DAMN. is the fourth studio album from rapper Kendrick Lamar, which came out on April 14th, 2017, three years ago. Lamar has been heralded as one of the generation’s greatest musical minds from both critics, the underground, and the mainstream, earning him dozens of gold & platinum certifications as well as a Pulitzer Prize for this very album. 

DAMN. is perhaps Kendrick Lamar’s most commercial effort, and certainly his most commercially successful record. The smash-hit lead single “HUMBLE.” is now a whopping seven times platinum. The entire record is now triple platinum, and every song on it has at least one certification. 

DAMN. is striking from one look at the cover, with a bold red “M” forming devil horns over the head of a downhearted Kendrick. This image gives us a greater sense of the music than any description could give. Kendrick feels more depressed and damned than ever, feeling as though nobody’s praying for him. The recurring line “ain’t nobody praying for me” could mean multiple things. It could mean that Kendrick doesn’t get enough real love and feels lonely and depressed because of it, or Kendrick believes that there isn’t enough God in people anymore, and people don’t have enough faith in their lives. This album is chock full of meaning (enough for an entire Dissect podcast series on it), and don’t let its commercial facade fool you. DAMN. is the most personal and painfully down-to-earth album in Kendrick Lamar’s outstanding oeuvre. 

The track “BLOOD.” kicks off the album with a dark, brooding story of Kendrick being shot while trying to help a blind woman. The track evokes the Book of Deuteronomy, which will play a major role throughout the album, and also introduces us to the duality of “wickedness” and “weakness,” challenging us to either choose our path or identify Kendrick’s path as you listen. 

This album is mainly about duality. Songs often transition from highs to lows, like the transition between the boastful “DNA.” and the introspective “YAH.,” and song titles often contradict, like “PRIDE.” and “HUMBLE.” or “LUST.” and “LOVE.” This duality is reflective of Kendrick’s astrological sign, the Gemini, which is noted for being volatile with dual personalities, something Kendrick has frequently alluded to in previous work. 

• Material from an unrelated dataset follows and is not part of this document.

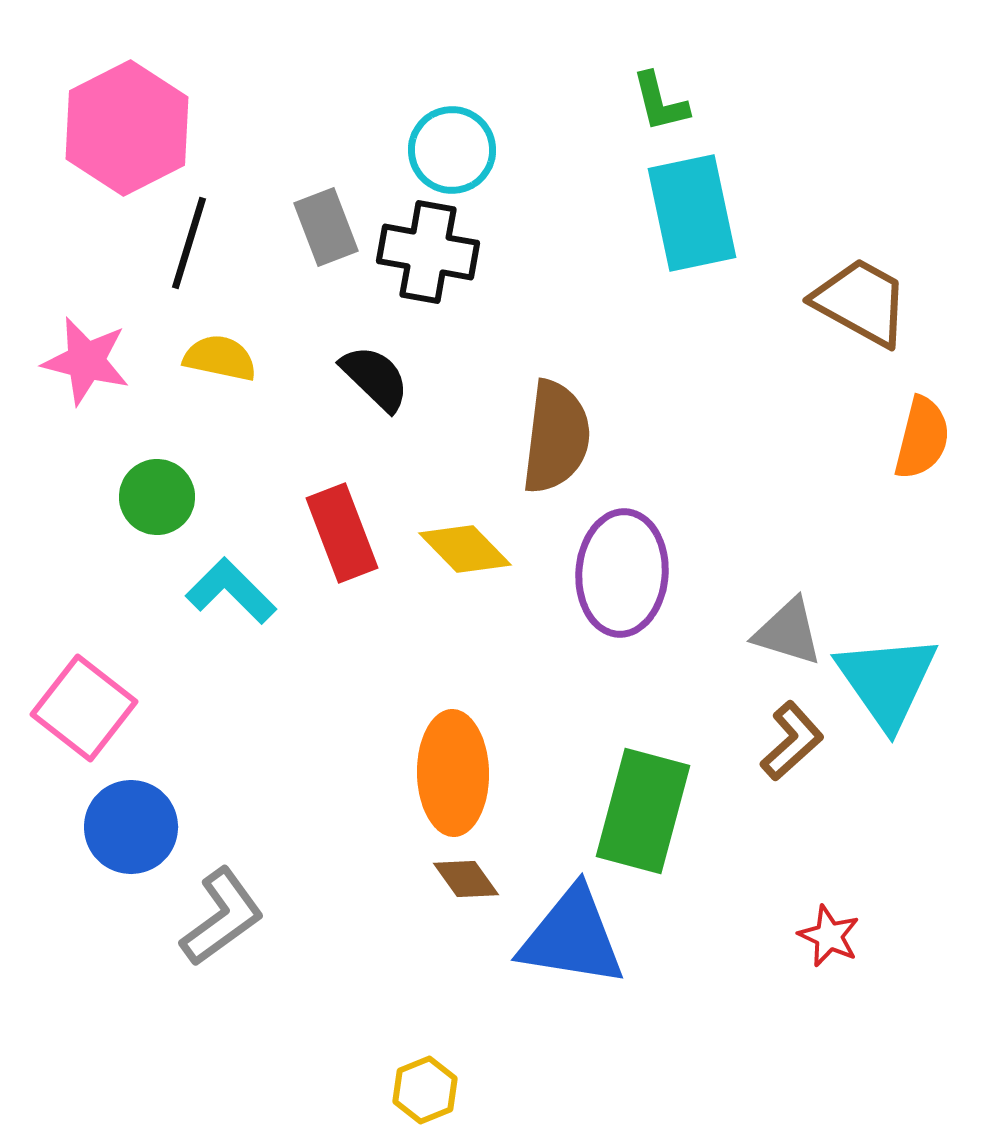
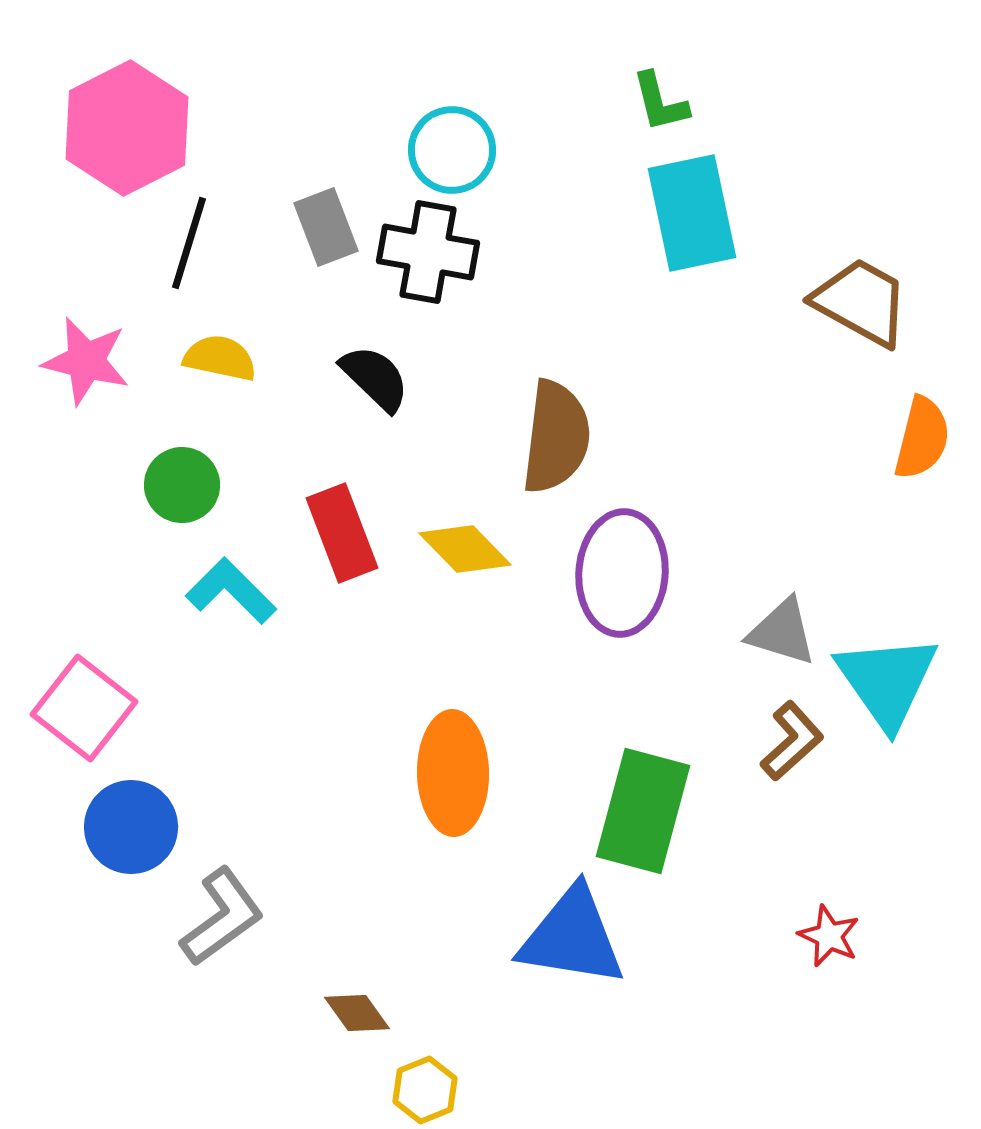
green circle: moved 25 px right, 12 px up
gray triangle: moved 6 px left
brown diamond: moved 109 px left, 134 px down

I, personally, do tend to look at this more as an album of individual tracks each addressing separate and significant feelings. Some of those standout tracks are the fiery “XXX.,” the abstract and lyrically potent “LUST.,” and “FEAR.,” a seven-minute epic that is undoubtedly the climax of the album and one of the best songs of Kendrick’s career. But one of the most intriguing things about DAMN. is the loose story it seems to tell. There’s a duality even to this album’s tracklist, with the chant “we gon’ put it in reverse!” on the final track urging us to consider the album in reverse order (the collector’s edition of this album even reversed the tracklist). Front-to-back, this seems like the story of Kendrick finding redemption in a dark place. But back-to-front, the album becomes a much darker story of a young black man succumbing to stereotypes and his “DNA.,” the album ending with a death instead of beginning with one. But the narratives, either way, always seemed a bit rickety to me. 

But that’s what’s so great about DAMN. It’s mix of popularity and ambiguity welcomes a ton of discussion. And while the narrative(s) may not be flawless, and some of the tracks can come off as too commercial, sacrificing some quality in a way Kendrick never did before, make no mistake that this is still one of the strongest collections of tracks in Lamar’s discography, and, over these past three years, has solidified its own, unique place in his stellar catalogue. 

  1. FEAR. 2. FEEL. 3. LUST. 4. XXX. FEAT. U2 5. DUCKWORTH. 6. PRIDE. 7. DNA. 8. ELEMENT. 9. YAH.